Le premier tour de la présidentielle a fait la démonstration que le parti écologiste EELV est loin de rallier les électeurs à sa cause. Il faut dire que, désormais, les enjeux environnementaux sont présents dans les programmes de quasiment tous les partis. Toutefois, les associations agréées, telles qu’Eccla, ont un rôle majeur à jouer. En raison surtout de leur indépendance.  Écologie du Carcassonnais, des Corbières et du Littoral Audois fonctionne sans la moindre subvention “institutionnelle” ce qui garantit son indépendance et la liberté totale de ses représentants. Avec la fin de l’ère annoncée par Maryse Arditi, il est peut-être temps de grossir les rangs, qu’il s’agisse d’adhérents particuliers comme d’associations locales (elles sont au nombre de 5 actuellement) pour envisager l’avenir et renforcer la capacité d’Eccla en termes de lobbying. Il n’en coûte que 20 € minimum par an à quiconque veut rejoindre la pacifique armée des défenseurs audois de l’environnement.

Pigeon Ramier : se barder pour contrer la chasse du prochain printemps

Concernant la chasse au pigeon ramier, plus communément appelé palombe, Eccla n’a pas une position très tranchée.

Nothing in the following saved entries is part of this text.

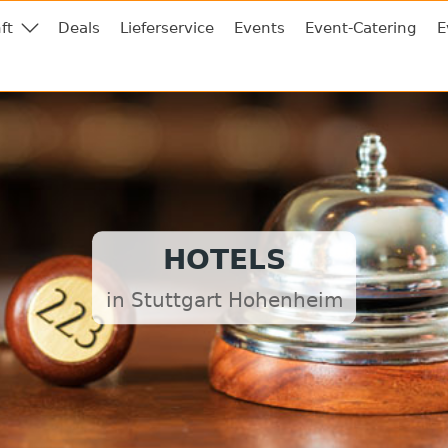
ft
Deals
Lieferservice
Events
Event-Catering
E
HOTELS
in Stuttgart Hohenheim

L’association ne s’est pas impliquée dans le débat qui a conduit à son interdiction sûbite cette année, laquelle a généré manifestations et mobilisations des chasseurs et agriculteurs.
Maryse Arditi pense qu’il faut différencier les palombes qui ne migrent plus et sont installées à demeure dans le Lauragais notamment et celles qui “foncent” en longeant le littoral vers leurs sites de nidation.
“Nous allons travailler avec les ornithologues pour recueillir des informations en la matière et, s’il le faut, si c’est utile, nous attrairons ce dossier devant la justice, au fond ou en référé lors de la prochaine saison de chasse de cette espèce, si cela s’avère utile et indispensable pour préserver l’espèce”.